The report took particular aim at the Clinton-led Interim Haiti Recovery Commission, which is meant to coordinate relief action between international donors and the Haitian government. Concluding that the IHRC, which has only met a few times, has failed in that mission, Oxfam blasted the commission for not doing more to include Haitian ministries and people in the process.

As an example of the IHRC's aloofness, the Oxfam report claimed it often sends out documentation printed in English to people in the French-speaking country. The commission's action plan was not supported by more than 80 percent of Haitians questioned in a recent Oxfam survey.

Sam Worthington, the president of InterAction, the largest alliance of international NGOs -- which has raised more than $1.2 billion in private funds and spent almost $530 million -- said that though he sees progress in "very concrete ways," including 30,000 temporary shelters that have been set up around the country, there is a long way to go.
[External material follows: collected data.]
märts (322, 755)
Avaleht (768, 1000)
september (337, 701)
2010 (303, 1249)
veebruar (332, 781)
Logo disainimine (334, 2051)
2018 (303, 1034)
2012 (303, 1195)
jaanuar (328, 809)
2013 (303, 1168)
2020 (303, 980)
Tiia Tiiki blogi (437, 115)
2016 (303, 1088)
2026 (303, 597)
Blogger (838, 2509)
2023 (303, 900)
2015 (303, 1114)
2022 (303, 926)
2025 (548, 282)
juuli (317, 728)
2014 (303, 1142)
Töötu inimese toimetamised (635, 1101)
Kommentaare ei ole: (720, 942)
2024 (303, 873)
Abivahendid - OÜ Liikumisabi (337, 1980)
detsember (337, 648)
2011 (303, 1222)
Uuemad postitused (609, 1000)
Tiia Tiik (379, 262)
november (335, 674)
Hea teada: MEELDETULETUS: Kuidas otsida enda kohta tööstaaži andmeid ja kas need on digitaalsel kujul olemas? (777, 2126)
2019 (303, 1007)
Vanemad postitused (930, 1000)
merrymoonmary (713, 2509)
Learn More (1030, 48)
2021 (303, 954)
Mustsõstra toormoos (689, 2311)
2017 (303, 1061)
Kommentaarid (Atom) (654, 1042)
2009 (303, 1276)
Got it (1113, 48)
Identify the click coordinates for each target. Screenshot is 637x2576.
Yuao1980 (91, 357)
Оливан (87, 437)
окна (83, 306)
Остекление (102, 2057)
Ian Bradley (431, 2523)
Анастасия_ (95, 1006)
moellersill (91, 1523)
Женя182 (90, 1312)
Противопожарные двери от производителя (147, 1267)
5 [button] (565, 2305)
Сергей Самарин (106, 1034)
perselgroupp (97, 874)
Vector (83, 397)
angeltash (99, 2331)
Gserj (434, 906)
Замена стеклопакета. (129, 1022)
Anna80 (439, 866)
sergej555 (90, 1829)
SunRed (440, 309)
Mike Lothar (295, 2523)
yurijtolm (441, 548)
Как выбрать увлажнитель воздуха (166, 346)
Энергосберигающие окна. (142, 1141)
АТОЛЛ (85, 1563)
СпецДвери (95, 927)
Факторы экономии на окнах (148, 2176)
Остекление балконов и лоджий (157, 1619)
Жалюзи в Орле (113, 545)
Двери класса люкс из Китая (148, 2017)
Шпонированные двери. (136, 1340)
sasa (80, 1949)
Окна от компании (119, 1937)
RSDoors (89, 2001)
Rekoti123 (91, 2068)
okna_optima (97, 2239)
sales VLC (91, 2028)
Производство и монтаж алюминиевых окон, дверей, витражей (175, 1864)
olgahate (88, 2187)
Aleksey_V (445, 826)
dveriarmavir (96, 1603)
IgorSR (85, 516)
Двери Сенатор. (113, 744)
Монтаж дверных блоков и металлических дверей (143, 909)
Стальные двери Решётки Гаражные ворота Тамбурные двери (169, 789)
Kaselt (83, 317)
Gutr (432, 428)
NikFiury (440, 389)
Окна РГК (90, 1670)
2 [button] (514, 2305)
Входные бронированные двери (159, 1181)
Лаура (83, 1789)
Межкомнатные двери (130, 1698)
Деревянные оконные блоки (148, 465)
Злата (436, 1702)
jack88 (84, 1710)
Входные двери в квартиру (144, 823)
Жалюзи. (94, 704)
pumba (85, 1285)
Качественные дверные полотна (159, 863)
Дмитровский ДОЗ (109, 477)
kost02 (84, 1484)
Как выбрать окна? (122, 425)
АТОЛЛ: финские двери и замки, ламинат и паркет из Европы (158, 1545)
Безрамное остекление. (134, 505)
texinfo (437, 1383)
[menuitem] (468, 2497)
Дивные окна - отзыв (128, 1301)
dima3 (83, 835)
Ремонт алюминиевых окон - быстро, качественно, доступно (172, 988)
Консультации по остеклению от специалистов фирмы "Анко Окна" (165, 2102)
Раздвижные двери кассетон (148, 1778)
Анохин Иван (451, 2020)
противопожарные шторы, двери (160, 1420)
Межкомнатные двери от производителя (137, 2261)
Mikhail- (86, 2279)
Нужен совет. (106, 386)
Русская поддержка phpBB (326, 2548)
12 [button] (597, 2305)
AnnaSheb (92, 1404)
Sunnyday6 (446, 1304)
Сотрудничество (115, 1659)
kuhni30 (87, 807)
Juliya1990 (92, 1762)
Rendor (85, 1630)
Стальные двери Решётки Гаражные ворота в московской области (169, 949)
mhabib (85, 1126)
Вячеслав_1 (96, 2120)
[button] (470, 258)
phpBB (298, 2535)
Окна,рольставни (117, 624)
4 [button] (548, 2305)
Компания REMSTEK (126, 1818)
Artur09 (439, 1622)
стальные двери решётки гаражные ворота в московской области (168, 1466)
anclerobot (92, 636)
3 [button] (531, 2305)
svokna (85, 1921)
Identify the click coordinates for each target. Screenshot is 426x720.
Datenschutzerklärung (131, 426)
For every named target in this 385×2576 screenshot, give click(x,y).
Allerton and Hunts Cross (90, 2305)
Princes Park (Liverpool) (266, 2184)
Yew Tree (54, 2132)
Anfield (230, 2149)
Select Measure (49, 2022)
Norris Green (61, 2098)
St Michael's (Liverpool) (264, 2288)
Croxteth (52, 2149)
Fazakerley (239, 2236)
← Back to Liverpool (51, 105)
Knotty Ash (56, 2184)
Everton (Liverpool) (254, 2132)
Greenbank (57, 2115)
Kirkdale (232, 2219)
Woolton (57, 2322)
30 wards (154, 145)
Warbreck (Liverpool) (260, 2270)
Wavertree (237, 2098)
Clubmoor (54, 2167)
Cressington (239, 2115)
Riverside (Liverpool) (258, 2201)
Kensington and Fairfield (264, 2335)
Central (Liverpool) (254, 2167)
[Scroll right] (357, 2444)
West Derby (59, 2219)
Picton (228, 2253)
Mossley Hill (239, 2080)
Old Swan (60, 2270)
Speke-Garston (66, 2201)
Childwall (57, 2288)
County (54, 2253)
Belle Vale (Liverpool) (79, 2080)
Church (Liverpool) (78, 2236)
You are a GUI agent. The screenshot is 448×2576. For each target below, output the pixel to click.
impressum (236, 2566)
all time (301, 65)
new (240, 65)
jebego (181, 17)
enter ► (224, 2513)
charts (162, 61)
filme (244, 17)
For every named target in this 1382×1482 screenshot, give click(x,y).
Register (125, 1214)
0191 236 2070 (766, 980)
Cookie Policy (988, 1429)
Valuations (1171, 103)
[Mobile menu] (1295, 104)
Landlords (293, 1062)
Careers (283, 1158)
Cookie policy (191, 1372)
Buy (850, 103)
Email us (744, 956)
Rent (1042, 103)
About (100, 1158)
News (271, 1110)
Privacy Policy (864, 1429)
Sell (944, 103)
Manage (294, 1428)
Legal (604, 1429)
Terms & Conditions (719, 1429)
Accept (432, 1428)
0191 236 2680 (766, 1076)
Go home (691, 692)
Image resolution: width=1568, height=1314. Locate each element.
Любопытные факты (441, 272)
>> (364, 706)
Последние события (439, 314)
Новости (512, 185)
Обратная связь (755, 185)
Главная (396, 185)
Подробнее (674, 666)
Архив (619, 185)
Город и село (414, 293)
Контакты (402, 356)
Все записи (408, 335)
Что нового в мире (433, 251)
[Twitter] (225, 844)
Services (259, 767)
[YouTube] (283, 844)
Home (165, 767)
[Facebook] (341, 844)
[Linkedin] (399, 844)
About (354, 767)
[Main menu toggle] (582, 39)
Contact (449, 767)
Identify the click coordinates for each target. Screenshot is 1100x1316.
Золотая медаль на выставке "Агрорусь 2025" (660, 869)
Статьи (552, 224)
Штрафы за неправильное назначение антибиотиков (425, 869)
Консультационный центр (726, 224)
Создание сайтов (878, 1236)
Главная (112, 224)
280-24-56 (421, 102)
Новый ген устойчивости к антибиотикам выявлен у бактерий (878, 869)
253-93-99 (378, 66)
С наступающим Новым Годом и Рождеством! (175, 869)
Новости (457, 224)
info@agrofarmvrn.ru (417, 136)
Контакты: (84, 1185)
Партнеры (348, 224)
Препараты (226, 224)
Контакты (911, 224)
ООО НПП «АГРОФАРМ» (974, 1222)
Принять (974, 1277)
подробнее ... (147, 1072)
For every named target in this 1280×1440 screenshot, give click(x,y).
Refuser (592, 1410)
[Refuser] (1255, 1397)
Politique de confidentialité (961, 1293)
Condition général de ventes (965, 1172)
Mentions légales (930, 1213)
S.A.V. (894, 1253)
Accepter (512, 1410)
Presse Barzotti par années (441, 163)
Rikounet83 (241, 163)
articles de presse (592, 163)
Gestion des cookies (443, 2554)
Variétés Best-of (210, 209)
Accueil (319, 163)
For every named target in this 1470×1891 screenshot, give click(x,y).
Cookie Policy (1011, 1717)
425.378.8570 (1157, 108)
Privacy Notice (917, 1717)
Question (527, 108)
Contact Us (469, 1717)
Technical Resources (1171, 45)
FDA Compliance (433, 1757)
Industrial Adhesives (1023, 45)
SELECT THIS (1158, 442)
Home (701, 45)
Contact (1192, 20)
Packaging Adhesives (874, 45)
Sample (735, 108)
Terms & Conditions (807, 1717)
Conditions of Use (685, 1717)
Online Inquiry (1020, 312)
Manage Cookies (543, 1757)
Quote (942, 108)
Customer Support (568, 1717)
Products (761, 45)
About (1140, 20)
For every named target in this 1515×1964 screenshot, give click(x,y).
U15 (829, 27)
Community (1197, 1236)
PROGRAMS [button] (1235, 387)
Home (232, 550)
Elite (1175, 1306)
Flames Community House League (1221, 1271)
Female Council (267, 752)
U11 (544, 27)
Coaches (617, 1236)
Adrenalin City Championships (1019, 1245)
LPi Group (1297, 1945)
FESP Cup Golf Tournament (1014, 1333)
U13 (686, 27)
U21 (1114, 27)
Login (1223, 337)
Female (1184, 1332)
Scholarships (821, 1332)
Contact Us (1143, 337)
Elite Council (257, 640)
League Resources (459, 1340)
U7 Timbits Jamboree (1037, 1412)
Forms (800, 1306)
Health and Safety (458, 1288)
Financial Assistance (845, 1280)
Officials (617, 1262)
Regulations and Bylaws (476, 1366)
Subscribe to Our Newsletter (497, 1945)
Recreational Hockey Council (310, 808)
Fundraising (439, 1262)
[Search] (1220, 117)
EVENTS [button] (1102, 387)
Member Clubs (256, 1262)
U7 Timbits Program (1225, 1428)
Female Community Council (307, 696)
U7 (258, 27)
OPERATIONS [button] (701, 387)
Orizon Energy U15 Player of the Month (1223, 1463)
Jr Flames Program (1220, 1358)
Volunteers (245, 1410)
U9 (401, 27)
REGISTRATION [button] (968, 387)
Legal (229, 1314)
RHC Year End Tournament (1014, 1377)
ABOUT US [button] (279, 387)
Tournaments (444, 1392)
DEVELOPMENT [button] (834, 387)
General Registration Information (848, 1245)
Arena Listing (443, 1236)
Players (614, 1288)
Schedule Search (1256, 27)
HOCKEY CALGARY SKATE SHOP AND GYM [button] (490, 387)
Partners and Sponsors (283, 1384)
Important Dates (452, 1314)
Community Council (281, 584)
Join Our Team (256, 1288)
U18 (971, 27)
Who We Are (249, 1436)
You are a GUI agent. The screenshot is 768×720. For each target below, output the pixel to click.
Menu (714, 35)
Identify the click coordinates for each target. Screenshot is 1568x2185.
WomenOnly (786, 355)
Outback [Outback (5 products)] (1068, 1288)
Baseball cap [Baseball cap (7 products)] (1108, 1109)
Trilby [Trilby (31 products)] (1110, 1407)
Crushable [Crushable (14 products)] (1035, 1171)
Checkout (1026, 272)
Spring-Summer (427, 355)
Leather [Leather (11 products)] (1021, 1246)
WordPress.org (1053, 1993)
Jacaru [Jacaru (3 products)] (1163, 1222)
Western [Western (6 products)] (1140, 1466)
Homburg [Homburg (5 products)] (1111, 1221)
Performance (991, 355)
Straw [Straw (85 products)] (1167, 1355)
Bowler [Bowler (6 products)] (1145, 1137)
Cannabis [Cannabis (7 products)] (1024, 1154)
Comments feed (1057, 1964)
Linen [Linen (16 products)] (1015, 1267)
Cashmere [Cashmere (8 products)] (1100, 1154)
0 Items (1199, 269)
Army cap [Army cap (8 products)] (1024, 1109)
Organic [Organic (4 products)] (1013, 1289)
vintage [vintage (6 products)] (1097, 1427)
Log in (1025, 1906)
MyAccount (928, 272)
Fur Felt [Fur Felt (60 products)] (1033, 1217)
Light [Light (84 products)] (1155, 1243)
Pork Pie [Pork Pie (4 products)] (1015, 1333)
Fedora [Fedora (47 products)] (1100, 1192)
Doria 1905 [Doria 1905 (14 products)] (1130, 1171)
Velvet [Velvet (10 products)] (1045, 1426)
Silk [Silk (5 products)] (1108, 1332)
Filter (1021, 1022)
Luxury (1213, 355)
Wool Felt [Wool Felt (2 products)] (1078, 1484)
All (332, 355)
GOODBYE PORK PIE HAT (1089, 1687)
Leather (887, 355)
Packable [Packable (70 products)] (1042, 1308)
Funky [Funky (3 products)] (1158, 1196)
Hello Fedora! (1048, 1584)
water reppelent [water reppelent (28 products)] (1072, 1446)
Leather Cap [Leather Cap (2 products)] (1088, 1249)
"The fact that total pledges in year 1 has not been delivered is not good. We will have to shut down services if resources don't flow," Worthington said, noting that many underfunded NGOs need to shift resources intended for reconstruction to emergency relief. And the political instability of the disputed presidential and legislative elections has exacerbated these problems, he said, noting that water trucks were not being delivered to refugee camps where cholera remains a threat.

"It is crucial that we have a government we can work with, there has to be a leadership role so we can align our efforts," Worthington said. "We're waiting for some clear signal for who is going to win this election. In many ways, decision-making has been put on hold."

Most NGOs on the list compiled by HuffPost have spent hundreds of millions to provide water, sanitation, shelter, food and other assistance to million of Haitians. And many have carefully planned their expenditures, setting aside money for long-term projects that are crucially needed to rebuild the country. But some organizations seemed vague in their plans for how to spend millions in their coffers.

Donors need to ask clear questions about how an organization will spend their money, said Oxfam's Schindall, who cautioned that spending quickly is not always a good plan. "The way that aid money gets spent is very difficult to explain to donors," she said. "It's irresponsible to spend all the money right away but at the same time, it is their responsibility to make clear to donors how they're spending money and why they're spending the money that way. If you haven't spend it all right now, why is that?"